Beyond the discussions and lectures, the beit midrash has become a social system and support group for some members. West Chester residents attend Kesher Israel services together on Saturday or hang out in each others’ homes. For member Shellie Herdan, who joined the beit midrash a couple of months after it began, the group was a source of comfort after her husband’s death. 

“I needed to do kaddish, so I did it with them — for 30 days with them, every day,” she said. “And then I stayed.” 

Influenced by his late-in-life journey to becoming a rabbi, Hoberman believes that Jewish adults should have more educational opportunities.

“There’s a great hunger for Jewish education in adults,” Hoberman said. “We often get the comment, ‘How come they never taught us that before?!’”

For the group’s members, technology, rather than being counter to the spirit of the ancient Jewish tradition, has been a helpful tool. 

“One of the advantages and the reason people show up is because it’s so convenient,” Hoberman said. “The future of Judaism has to do with it using the technology that’s available.”

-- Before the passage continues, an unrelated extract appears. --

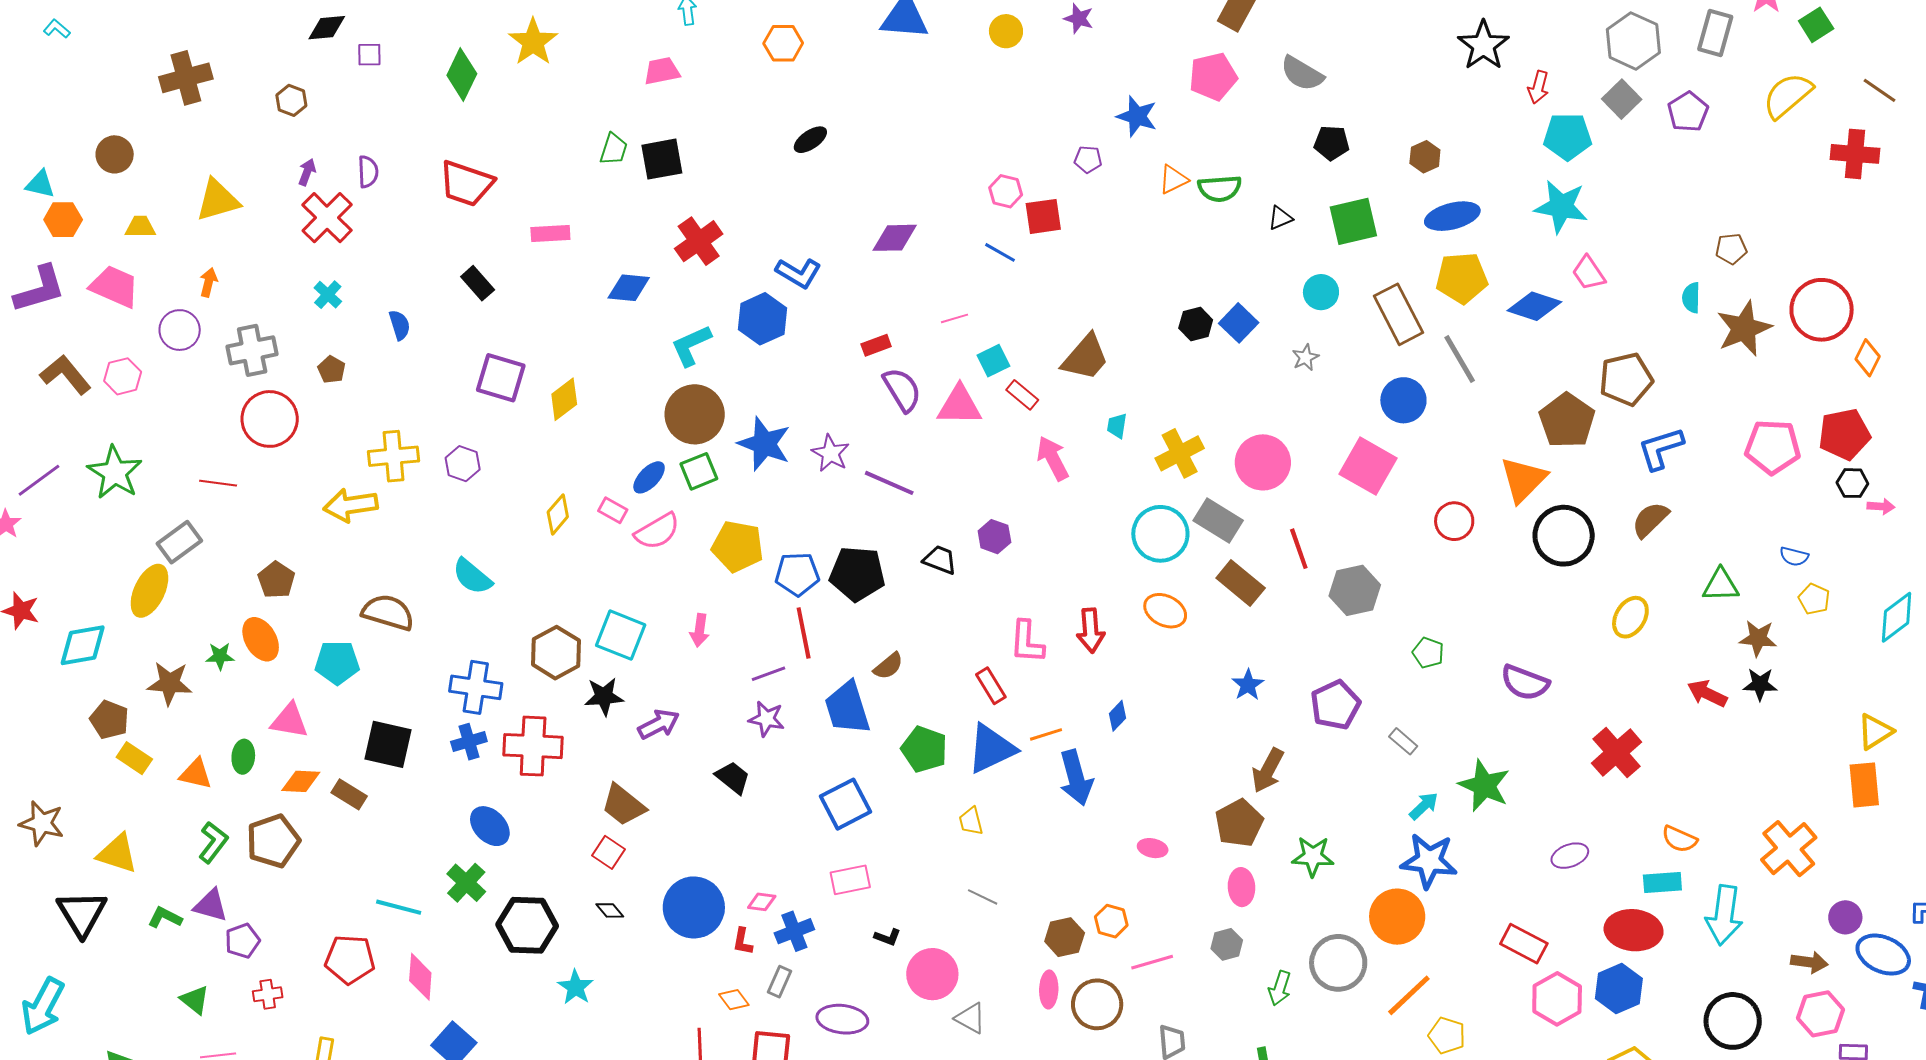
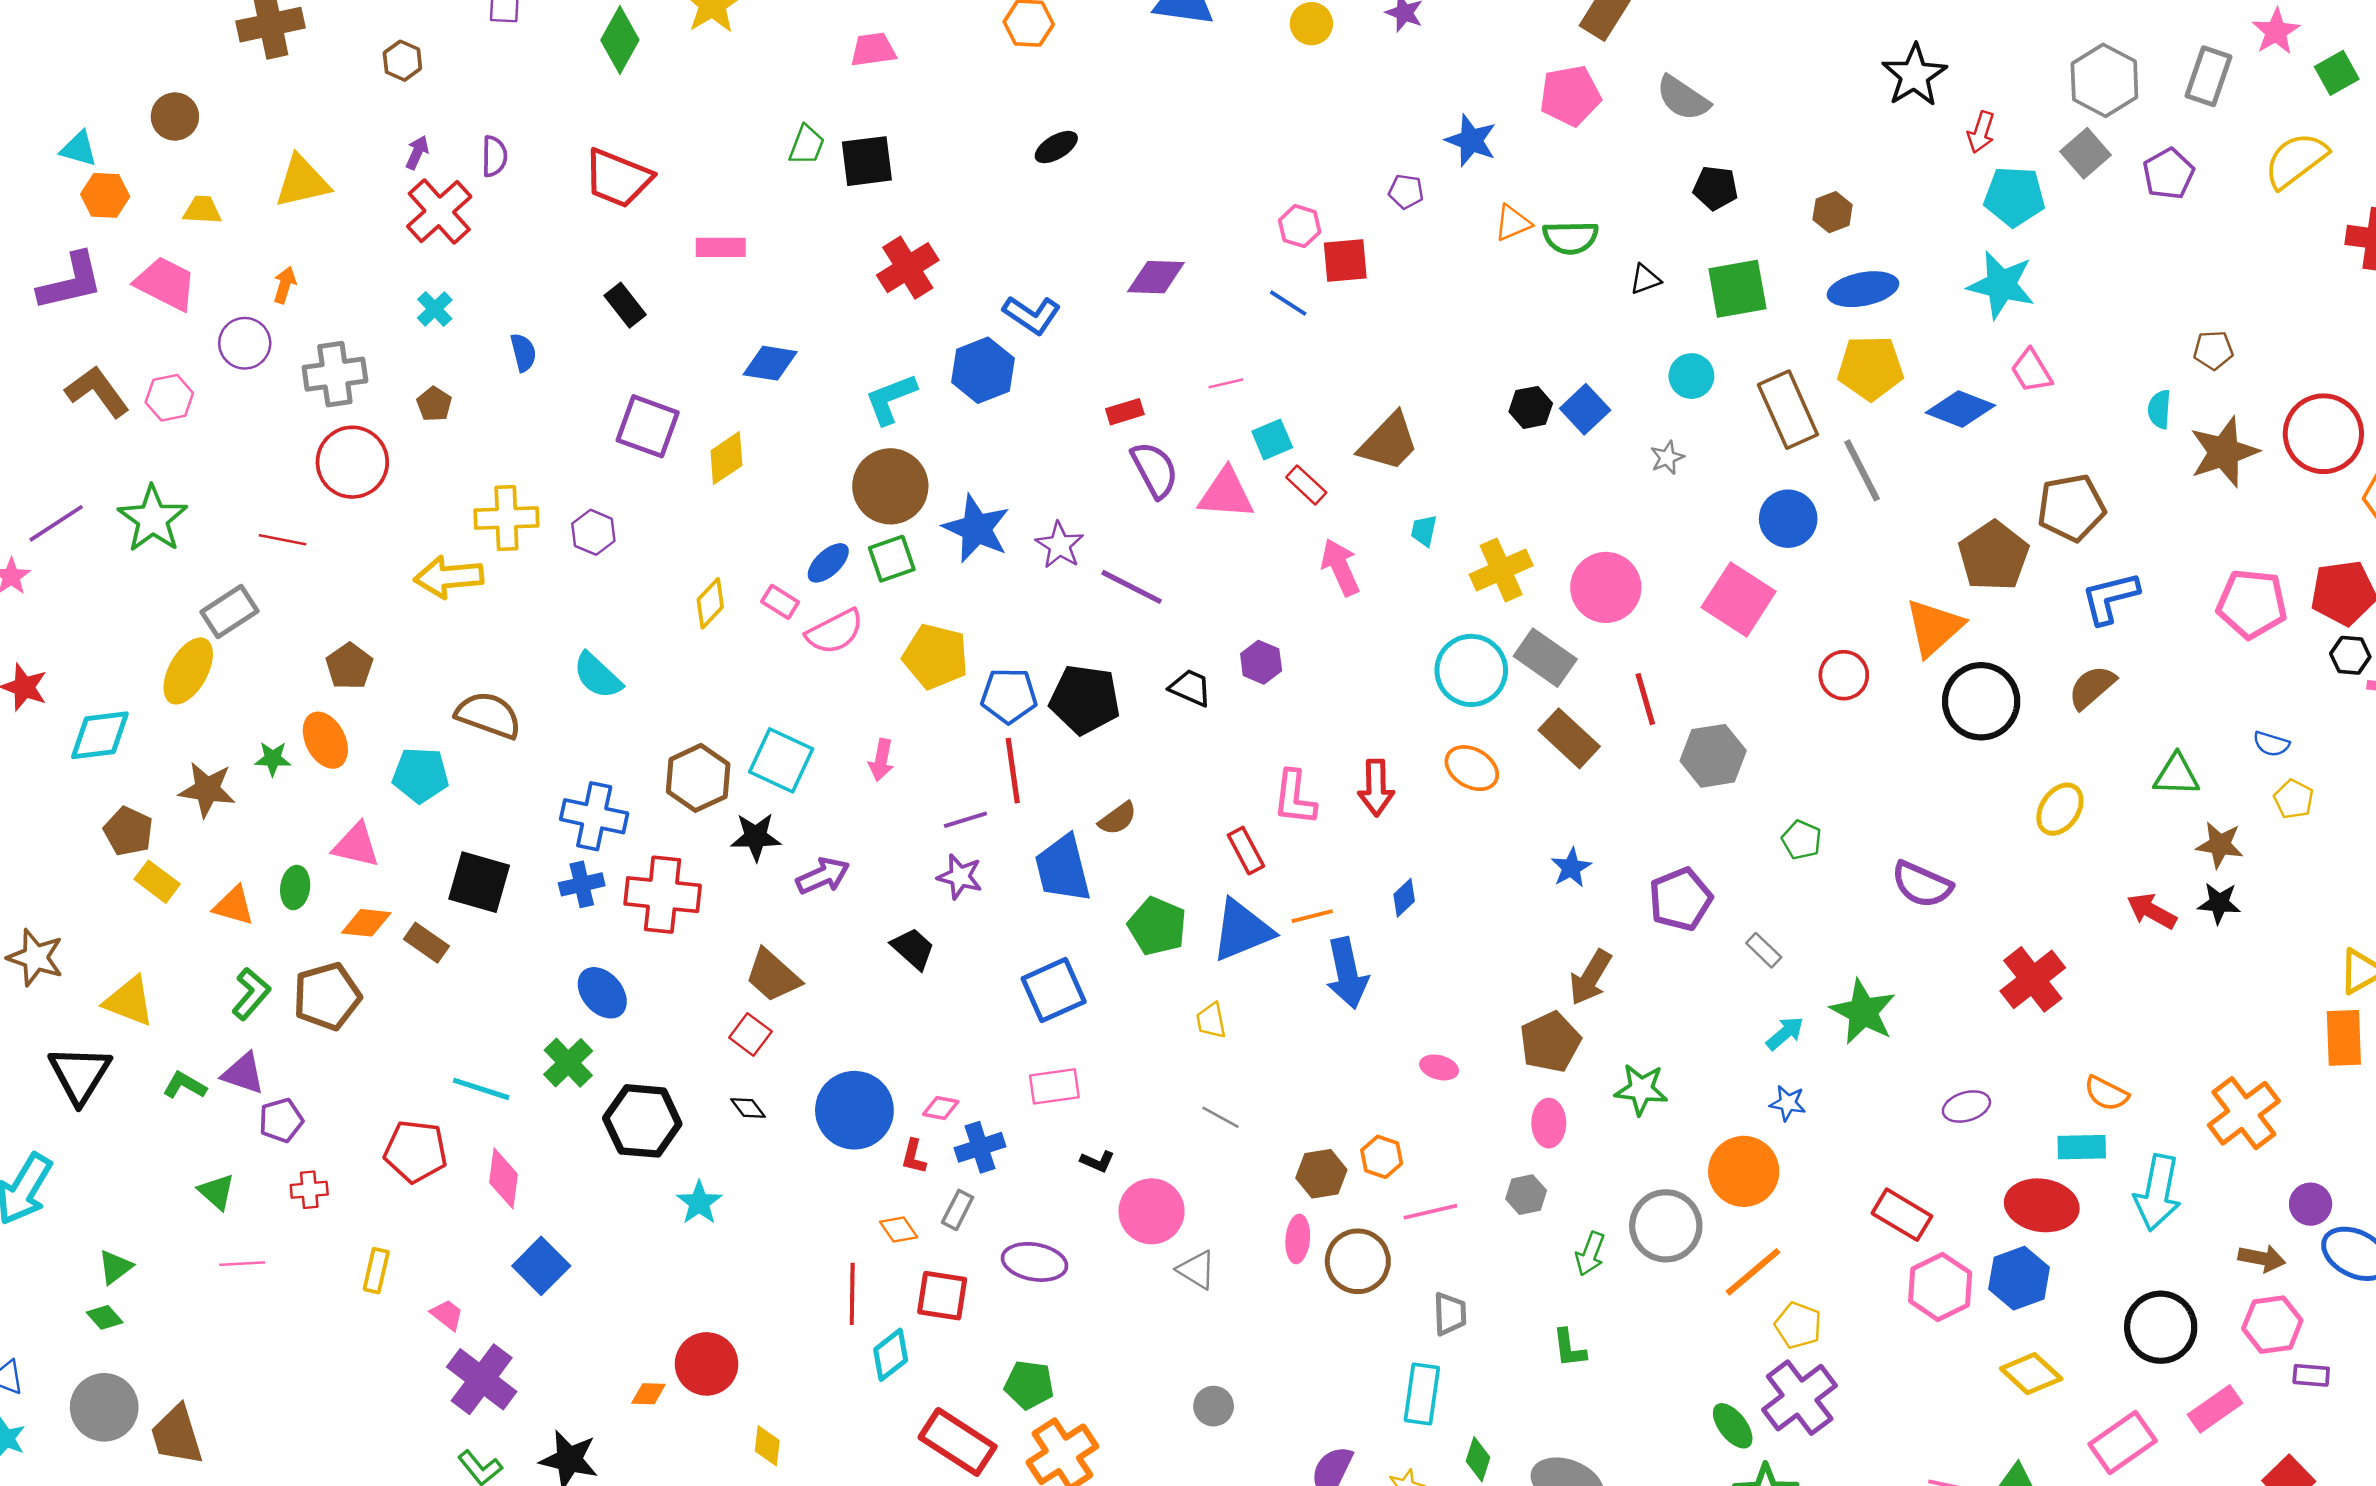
blue diamond: (629, 288) -> (770, 363), moved
blue star: (1429, 861) -> (1788, 1103), size x0.5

Member Jo Anne Deglin, a snowbird and Bala Cynwyd resident, believes that technology has made Judaism more accessible to Jews across generations, though she acknowledges that there’s been a shift in what Judaism looks like. 

“It’s not the Judaism I think my mother grew up with,” she said.

As technology opens up more opportunities for connection, conversation and information for the beit midrash, Deglin believes Jews should embrace what the future holds: “All we have to do is open the window to let it in a little bit, and then we’ll see what’s there.”